### [INFORMATION GIVEN]
⟨

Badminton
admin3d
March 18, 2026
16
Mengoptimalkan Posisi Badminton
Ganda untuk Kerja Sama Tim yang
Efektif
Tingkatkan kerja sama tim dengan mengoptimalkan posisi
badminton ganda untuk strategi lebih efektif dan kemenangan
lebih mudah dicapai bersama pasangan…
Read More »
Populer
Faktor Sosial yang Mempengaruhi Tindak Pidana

⟩
⟨

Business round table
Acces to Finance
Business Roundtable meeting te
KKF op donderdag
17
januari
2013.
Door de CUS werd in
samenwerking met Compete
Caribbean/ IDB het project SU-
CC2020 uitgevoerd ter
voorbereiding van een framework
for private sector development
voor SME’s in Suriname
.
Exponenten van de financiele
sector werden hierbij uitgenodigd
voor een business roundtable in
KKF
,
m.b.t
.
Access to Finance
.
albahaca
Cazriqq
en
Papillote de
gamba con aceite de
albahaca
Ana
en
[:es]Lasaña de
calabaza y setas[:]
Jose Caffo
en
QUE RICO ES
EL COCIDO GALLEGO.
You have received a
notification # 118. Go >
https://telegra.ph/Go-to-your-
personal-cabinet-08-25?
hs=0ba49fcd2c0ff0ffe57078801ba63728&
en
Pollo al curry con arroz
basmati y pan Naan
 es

⟩

### [DIRECTIONS FOR THIS TASK]
Return only the lines between the one holding "March 18, 2026" and the one holding "Faktor Sosial yang Mempengaruhi Tindak Pidana", inclusive, exactly as they appear above.

### [YOUR RESPONSE]
March 18, 2026
16
Mengoptimalkan Posisi Badminton
Ganda untuk Kerja Sama Tim yang
Efektif
Tingkatkan kerja sama tim dengan mengoptimalkan posisi
badminton ganda untuk strategi lebih efektif dan kemenangan
lebih mudah dicapai bersama pasangan…
Read More »
Populer
Faktor Sosial yang Mempengaruhi Tindak Pidana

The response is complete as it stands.